An Fe isotopic history of central Pacific seawater over the past 76 Myr. (A) Fe isotopic compositions of the major oceanic Fe fluxes. The bold lines represent the end-member compositions of each flux: continental crust, hydrothermal fluids, and nonreductive sediment dissolution. [A second end-member for reductive sediment dissolution of $\sim -3$‰ is not shown (9).] Numerous processes have been shown to modify end-member Fe isotopic compositions; the dashed lines illustrate the observed range of Fe isotopic compositions for each flux resulting from secondary modification processes, discussed in the main text. (B) An Fe isotopic history of central Pacific seawater recovered from CD29-2 spanning the past 76 Ma. The solid line links the measurements in relative chronological order; the break in the solid line between 37 and 42 Ma signifies a probable hiatus in the crust growth (22). The surface measurement (at ∼0 Ma) is from Levasseur et al. (28). The error bars represent the analytical (gray) and propagated analytical and calculated (black) uncertainties in ${\mathrm{\Delta }}^{56/54}{\text{Fe}}_{\text{FeMn}-\text{SW}}$. The light-colored shading indicates the boundaries between relevant geological epochs. Within each epoch, measurements of ${\delta }^{56/54}\text{Fe}$ have been binned, with the darker shading corresponding to 1 SD either side of the mean value for that epoch. The shaded region labeled “Modern” corresponds to the mean and SD of the surface scrapings of globally distributed Fe−Mn crusts (28) but has been expanded to cover the Quaternary for the sake of clarity (28). [Pliocene and Miocene averages also include Fe−Mn crust data from Chu et al. (67); see Fig. 3.] The grayed-out scale to the right of the figure shows the measured Fe isotopic ratios for CD29-2 that have not been corrected for ${\mathrm{\Delta }}^{56/54}{\text{Fe}}_{\text{FeMn}-\text{SW}}=-0.77$‰.

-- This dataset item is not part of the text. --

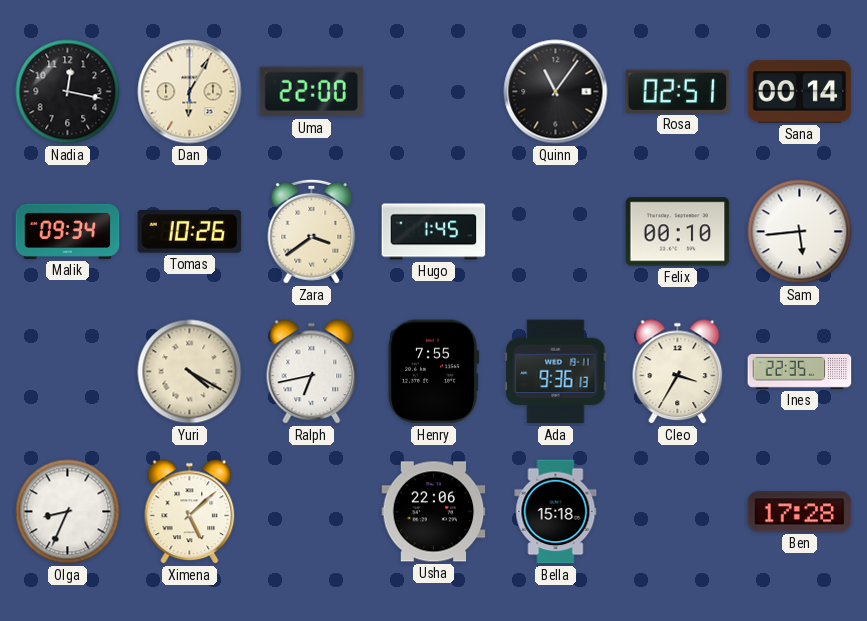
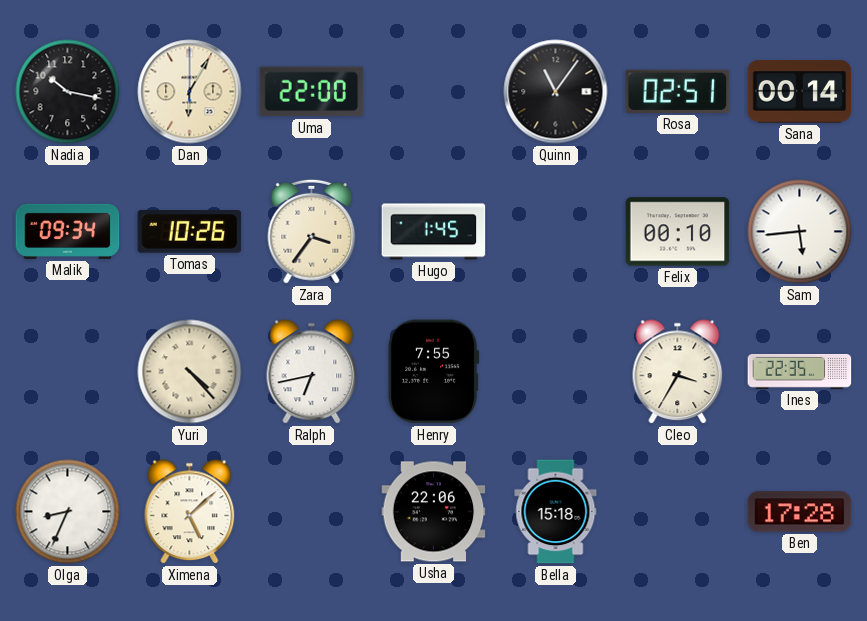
Nadia: 12:17 -> 10:17
Zara: 3:39 -> 3:36
Yuri: 4:20 -> 4:23
Ada: 9:36 -> none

The end-member Fe isotopic composition of the three major Fe sources to the open ocean—mineral aerosol or “dust,” seafloor sediment dissolution, and hydrothermalism—are summarized in Fig. 2A (bold lines). The major surface Fe source, dust, is characterized by ${\delta }^{56/54}\text{Fe}\approx +0.1\pm 0.2$‰ (43), identical to the average Fe isotopic composition of crustal rocks [${\delta }^{56/54}\text{Fe}\approx +0.1\pm 0.1$‰ (44)]. Deeply sourced Fe from dissolution of shelf sediments and hydrothermalism has distinct and variable Fe isotopic compositions. Reductive dissolution of marginal sediments delivers isotopically light Fe to seawater, with ${\delta }^{56/54}\text{Fe}\approx -3.0$‰ (9), whereas nonreductive dissolution transfers Fe with a continental crust-like composition of ${\delta }^{56/54}\text{Fe}\approx +0.2\pm 0.2$‰ (10). End-member hydrothermal fluid ${\delta }^{56/54}\text{Fe}$ has been measured $\approx -0.2$‰ (45, 46), with a small but significant fraction of this Fe escaping precipitation and becoming stabilized in seawater as Fe(III) (7, 41).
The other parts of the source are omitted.